━━━ Supplied data

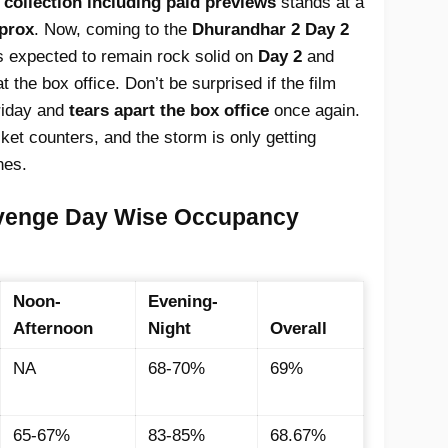
e collection including paid previews
stands at a
pprox
. Now, coming to the
Dhurandhar 2 Day 2
 is expected to remain rock solid on
Day 2
and
t the box office. Don’t be surprised if the film
riday and
tears apart the box office
once again.
icket counters, and the storm is only getting
hes.
venge Day Wise Occupancy
Noon-
Evening-
Afternoon
Night
Overall
NA
68-70%
69%
65-67%
83-85%
68.67%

━━━━━━

» Exercise directions:
Pull out all lines from the entries above in which the word "office" appears.

» Solution below:
t the box office. Don’t be surprised if the film
tears apart the box office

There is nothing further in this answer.